By: Alex Tilton
Here’s the moral up front: I need to listen to my prejudices and not watch movies with dubious cover art that suggests they might be ‘clever’ comedies. I have only myself to blame for this. Some spoilers ahead, but it doesn’t matter, because this is only just barely a movie. Here we go…
Sometimes a character in the movie says what the audience is thinking. Our example from ‘The Bubble’ comes to us courtesy of a character who’s name I couldn’t remember with a gun to my head (played by Pablo Pascal): “Listen, I’m sorry, I’m trying to care…but it’s hard.”
The premise is simple: a bunch of actors are in isolation during COVID while they film a movie and slowly go crazy from the isolation. And because this is a ‘smart comedy’ all of the actors are (naturally) a bunch of infantile, marginally functional, egomaniacal, substance abusing, pampered idiots…because they’re actors.
That’s the joke…That’s the entire joke…For the entire film.
It’s a McNetflix movie about the filming of a McNetflix movie. Isn’t that clever? Netflix is saying, ‘ha ha ha, we get it, we make a lot of crappy by-the-number-films ha ha ha. See we can poke fun at ourselves, ha ha ha. We will make all of our characters and stuff in the movie be the cliches that people are currently mocking because they are stupid and ha ha ha that will be great ha ha ha.”
This is what ‘trying to be cool’ looks like, and it’s godawful. There is no real plot and there is no main character. In fact, there aren’t really any characters. Instead, we have caricatures. Each of them has one personality characteristic which is played up massively. It’s supposed be funny, but instead it’s obnoxious, dull, predictable and grates on the nerves. I got halfway through it before I quit. It’s as though someone tried to stretch a TikTok trend video into a feature film. This theory is supported by the fact that one of the cast members of this movie-within-a-movie is a TikTok dancer who was recruited to bring in her legion of proudly attention-deficient fans. She spends the first half of the movie treating the other cast members like adorably out of touch elderly people. She might get held accountable for this in the second half of the movie but since I have no intention of subjecting myself to any more of this ‘film’ I guess I’ll never know.
It’s worth noting that this film has a shockingly high-end cast including David Duchovny, Leslie Mann, Pedro Pascal, Daisy Ridley, Kate McKinnon, John Lithgow and Karen Gillian. They did the best they could with what they were given, but they were given basically nothing. I’d love to rant about why this movie even got made but the answer is as plain as day. It was a quick, cheap product Netflix could stick in their queue to satisfy their endless need for fresh original content.

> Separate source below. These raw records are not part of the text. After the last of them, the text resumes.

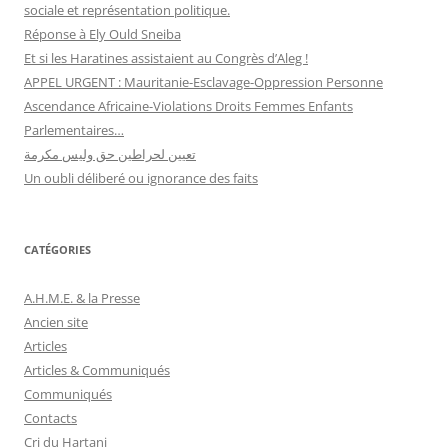
sociale et représentation politique.
Réponse à Ely Ould Sneiba
Et si les Haratines assistaient au Congrès d’Aleg !
APPEL URGENT : Mauritanie-Esclavage-Oppression Personne
Ascendance Africaine-Violations Droits Femmes Enfants
Parlementaires…
تعيين لحراطين حق وليس مكرمة
Un oubli déliberé ou ignorance des faits
CATÉGORIES
A.H.M.E. & la Presse
Ancien site
Articles
Articles & Communiqués
Communiqués
Contacts
Cri du Hartani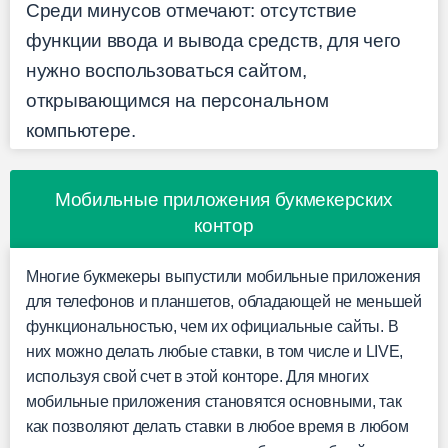
Среди минусов отмечают: отсутствие
функции ввода и вывода средств, для чего
нужно воспользоваться сайтом,
открывающимся на персональном
компьютере.
Мобильные приложения букмекерских
контор
Многие букмекеры выпустили мобильные приложения
для телефонов и планшетов, обладающей не меньшей
функциональностью, чем их официальные сайты. В
них можно делать любые ставки, в том числе и LIVE,
используя свой счет в этой конторе. Для многих
мобильные приложения становятся основными, так
как позволяют делать ставки в любое время в любом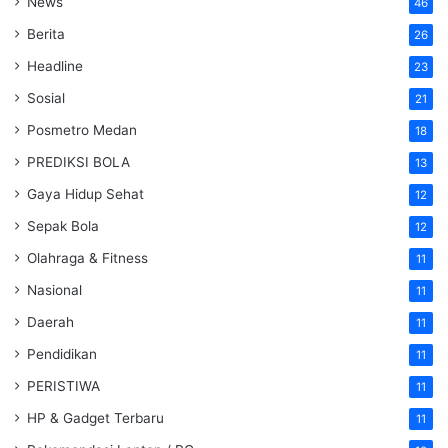
News
46
Berita
26
Headline
23
Sosial
21
Posmetro Medan
18
PREDIKSI BOLA
13
Gaya Hidup Sehat
12
Sepak Bola
12
Olahraga & Fitness
11
Nasional
11
Daerah
11
Pendidikan
11
PERISTIWA
11
HP & Gadget Terbaru
11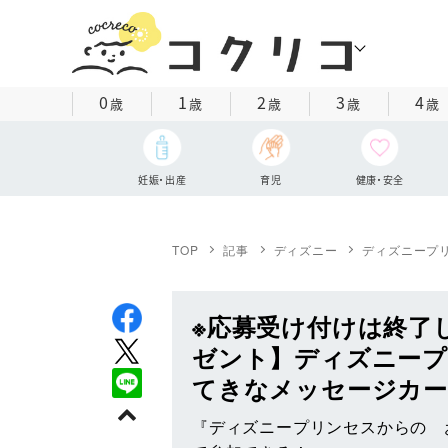
0
1
2
3
4
歳
歳
歳
歳
歳
妊娠・出産
育児
健康・安全
TOP
記事
ディズニー
ディズニープ
※応募受け付けは終了
ゼント】ディズニープ
てきなメッセージカ
『ディズニープリンセスからの 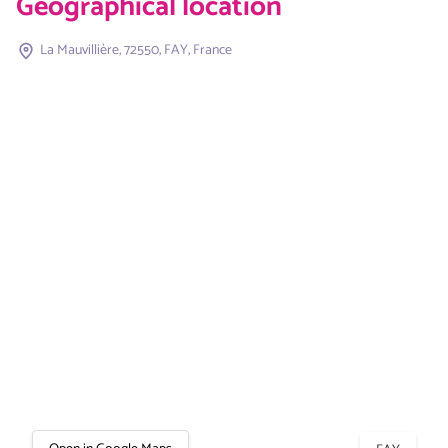
Geographical location
La Mauvillière, 72550, FAY, France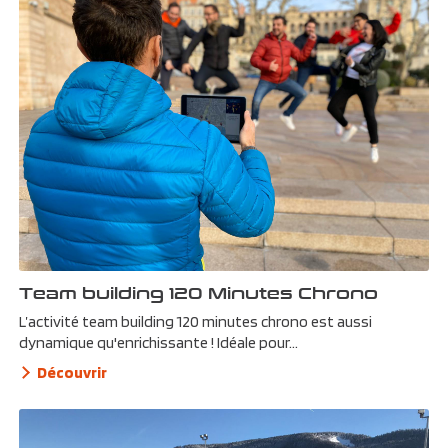
Team building 120 Minutes Chrono
L’activité team building 120 minutes chrono est aussi
dynamique qu'enrichissante ! Idéale pour...
Découvrir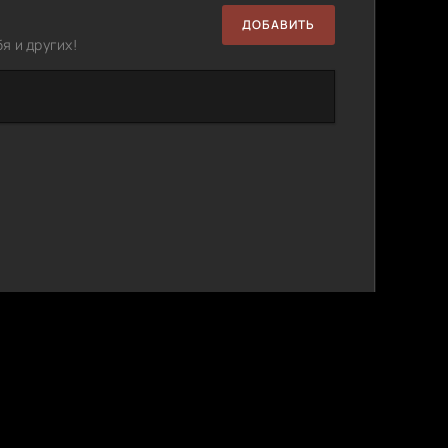
ДОБАВИТЬ
я и других!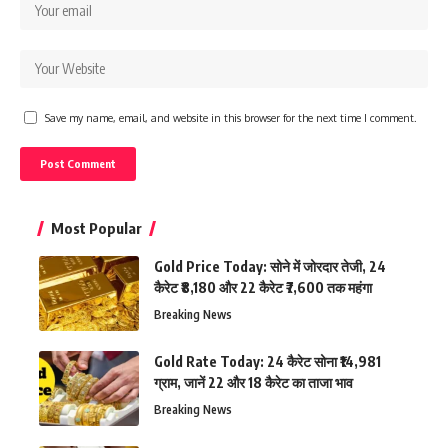
Save my name, email, and website in this browser for the next time I comment.
Most Popular
Gold Price Today: सोने में जोरदार तेजी, 24
कैरेट ₹8,180 और 22 कैरेट ₹7,600 तक महंगा
Breaking News
Gold Rate Today: 24 कैरेट सोना ₹14,981
ग्राम, जानें 22 और 18 कैरेट का ताजा भाव
Breaking News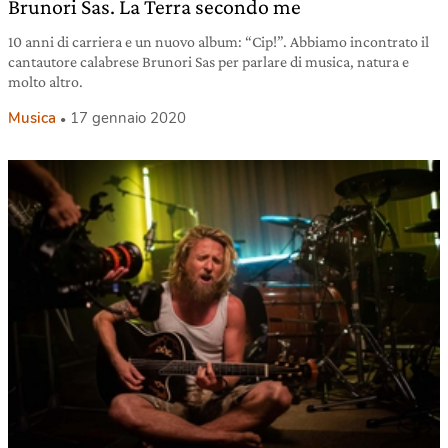
Brunori Sas. La Terra secondo me
10 anni di carriera e un nuovo album: “Cip!”. Abbiamo incontrato il
cantautore calabrese Brunori Sas per parlare di musica, natura e
molto altro.
Musica
17 gennaio 2020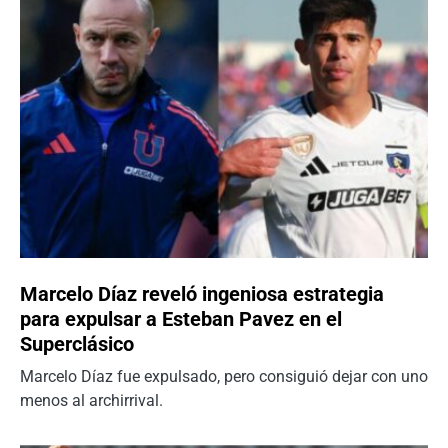
Marcelo Díaz reveló ingeniosa estrategia
para expulsar a Esteban Pavez en el
Superclásico
Marcelo Díaz fue expulsado, pero consiguió dejar con uno
menos al archirrival.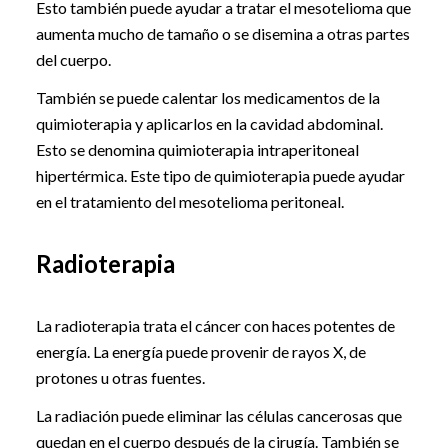
Esto también puede ayudar a tratar el mesotelioma que
aumenta mucho de tamaño o se disemina a otras partes
del cuerpo.
También se puede calentar los medicamentos de la
quimioterapia y aplicarlos en la cavidad abdominal.
Esto se denomina quimioterapia intraperitoneal
hipertérmica. Este tipo de quimioterapia puede ayudar
en el tratamiento del mesotelioma peritoneal.
Radioterapia
La radioterapia trata el cáncer con haces potentes de
energía. La energía puede provenir de rayos X, de
protones u otras fuentes.
La radiación puede eliminar las células cancerosas que
quedan en el cuerpo después de la cirugía. También se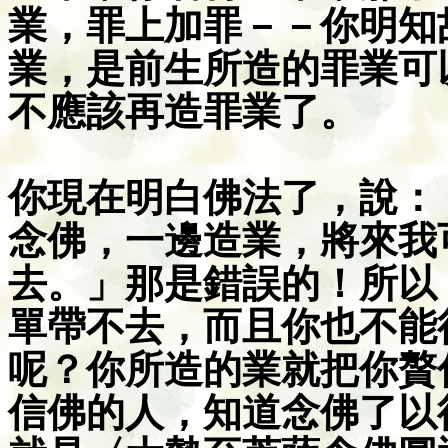
業，罪上加罪－－你明知
業，是前生所造的罪業可
不應該再造罪業了。
你現在明白佛法了，說：
念佛，一邊造業，將來我
去。」那是錯誤的！所以
單帶不去，而且你也不能
呢？你所造的業就把你贅
信佛的人，知道念佛了以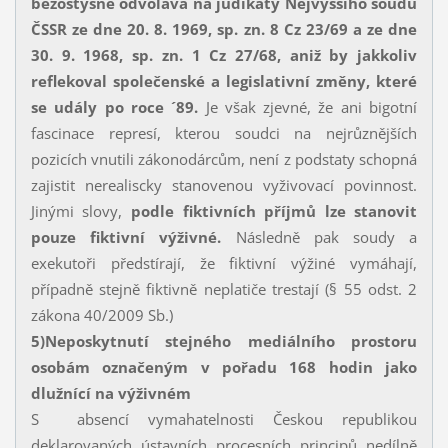
bezostyšně odvolává na judikáty Nejvyššího soudu
ČSSR ze dne 20. 8. 1969, sp. zn. 8 Cz 23/69 a ze dne
30. 9. 1968, sp. zn. 1 Cz 27/68, aniž by jakkoliv
reflekoval společenské a legislativní změny, které
se udály po roce ´89.
Je však zjevné, že ani bigotní
fascinace represí, kterou soudci na nejrůznějších
pozicích vnutili zákonodárcům, není z podstaty schopná
zajistit nerealiscky stanovenou vyživovací povinnost.
Jinými slovy,
podle fiktivních příjmů lze stanovit
pouze fiktivní výživné.
Následně pak soudy a
exekutoři předstírají, že fiktivní výžiné vymáhají,
případně stejně fiktivně neplatiče trestají (§ 55 odst. 2
zákona 40/2009 Sb.)
5)
Neposkytnutí stejného mediálního prostoru
osobám označeným v pořadu 168 hodin jako
dlužnící na výživném
S absencí vymahatelnosti Českou republikou
deklarovaných ústavních procesních principů nedílně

I have this horrible fear that someone will whine at me that I’m taking this whole thing the wrong way. That it wasn’t intended to really be a movie in the first place and at 40 years of age I’m too much of an out of touch geezer to appreciate the new style. To that I say, go watch ‘A Mighty Wind’, ‘This is Spinal Tap’, or ‘Best in Show.’ Mockumentaries can be amazing. There’s nothing wrong with the basic idea, this one just happened to be pathetically unfunny. It’s not quite as bad as an Adam Sandler film, but it’s close. And that’s the harshest critique I know.